Russia urged NATO on Monday to investigate civilian deaths in Libya from its bombing campaign, saying the alliance's claim that there were no civilian casualties is untrue.
Russia's U.N. Ambassador Vitaly Churkin said he has been asking NATO to give "a definitive report" to the U.N. Security Council summing up its activities in Libya. But he said "unfortunately" the alliance only provided "piecemeal, rather perfunctory reports... (that) were not very informative."
Russia holds the council presidency this month and Churkin told reporters he will raise the issue of civilian casualties when it discusses Libya on Thursday.

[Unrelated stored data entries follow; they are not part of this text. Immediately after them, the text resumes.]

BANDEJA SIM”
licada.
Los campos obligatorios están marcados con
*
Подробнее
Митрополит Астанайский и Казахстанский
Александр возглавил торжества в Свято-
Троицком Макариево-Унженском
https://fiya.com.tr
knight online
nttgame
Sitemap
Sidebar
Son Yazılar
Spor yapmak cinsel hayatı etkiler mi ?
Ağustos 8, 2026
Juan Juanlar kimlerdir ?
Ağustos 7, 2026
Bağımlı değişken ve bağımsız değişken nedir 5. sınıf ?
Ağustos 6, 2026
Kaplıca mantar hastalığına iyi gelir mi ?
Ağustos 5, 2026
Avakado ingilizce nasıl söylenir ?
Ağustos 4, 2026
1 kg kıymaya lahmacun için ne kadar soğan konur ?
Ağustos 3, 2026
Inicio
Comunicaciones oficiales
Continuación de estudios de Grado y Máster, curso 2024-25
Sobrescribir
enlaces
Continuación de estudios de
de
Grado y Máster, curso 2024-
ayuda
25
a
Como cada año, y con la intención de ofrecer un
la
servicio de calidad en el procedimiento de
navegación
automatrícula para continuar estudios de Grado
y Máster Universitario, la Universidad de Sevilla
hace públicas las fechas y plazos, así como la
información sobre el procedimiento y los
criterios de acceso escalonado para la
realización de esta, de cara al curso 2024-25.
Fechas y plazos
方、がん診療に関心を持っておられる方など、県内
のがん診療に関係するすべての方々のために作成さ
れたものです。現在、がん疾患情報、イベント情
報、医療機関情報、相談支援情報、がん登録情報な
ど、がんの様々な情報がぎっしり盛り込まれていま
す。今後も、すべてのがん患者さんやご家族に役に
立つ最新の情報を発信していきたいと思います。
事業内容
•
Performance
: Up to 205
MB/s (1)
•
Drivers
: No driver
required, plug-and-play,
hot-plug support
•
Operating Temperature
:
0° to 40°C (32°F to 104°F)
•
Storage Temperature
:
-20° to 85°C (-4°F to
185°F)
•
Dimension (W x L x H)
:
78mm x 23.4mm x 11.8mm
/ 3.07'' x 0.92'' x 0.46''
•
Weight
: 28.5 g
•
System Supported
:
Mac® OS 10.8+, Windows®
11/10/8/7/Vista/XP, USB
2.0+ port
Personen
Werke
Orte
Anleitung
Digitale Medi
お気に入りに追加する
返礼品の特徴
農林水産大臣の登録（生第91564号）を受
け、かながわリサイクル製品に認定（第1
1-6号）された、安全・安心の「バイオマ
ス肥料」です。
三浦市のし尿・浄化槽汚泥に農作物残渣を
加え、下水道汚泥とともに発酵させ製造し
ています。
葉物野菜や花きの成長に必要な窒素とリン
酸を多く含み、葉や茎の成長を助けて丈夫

NATO's 7-month air campaign against Libya was hailed as a triumph by the alliance and its supporters for setting the country on the path to a democratic transition after the ouster and killing of dictator Moammar Gadhafi.
Mark Kornblau, spokesman for the U.S. Mission to the United Nations, said the NATO campaign was intended to protect Libyan civilians.
"The NATO mission in Libya was responsible for saving tens of thousands of innocent civilians from imminent slaughter by a madman," Kornblau said.
But the operation's critics _ including Russia, China and the African Union _ have argued that NATO misused the limited U.N. resolution imposing a no-fly zone and authorizing the protection of civilians as a pretext to promote regime change.
"Unfortunately, NATO adopted the pure propaganda style, claiming zero civilian casualties in Libya which was completely implausible first of all and secondly not true," Churkin said.
He said it was "cruel and cynical" for people whose houses were destroyed, whose relatives were killed or injured, and who are suffering from stigma because their neighbors suspect they were bombed because they were Gadhafi sympathizers, "to be told that actually nothing of this kind happened."
He said he was sure the United Nations could provide help in thoroughly investigating civilian casualties from NATO aerial bombing if the alliance "is reluctant to do it on their own."
Churkin also criticized U.N. Secretary-General Ban Ki-moon for supporting NATO's claim of zero casualties, but he praised the U.N. chief for also saying "there must be no misunderstanding about civilian casualties in Libya."
Last month, NATO spokesperson Oana Lungescu in Brussels said NATO is confident its forces carried out the campaign "in full compliance with international law."
During NATO's seven-month campaign, which ended on Oct. 31, its warplanes flew 26,000 sorties, including more than 9,600 strike missions, destroying more than 1,000 tanks, vehicles, and guns.
NATO leaders have hailed the precision with which the mission was carried out, citing the small number of civilian deaths caused by the bombing as evidence of its success. Representatives of the military alliance based in Brussels have said that all NATO air strikes in Libya were aimed at military targets.
The relatively quick victory in Libya represented a major boost for the Cold War alliance which is bogged down in a 10-year war in Afghanistan, a 12-year mission in Kosovo, and anti-piracy operation off the Somali coastline.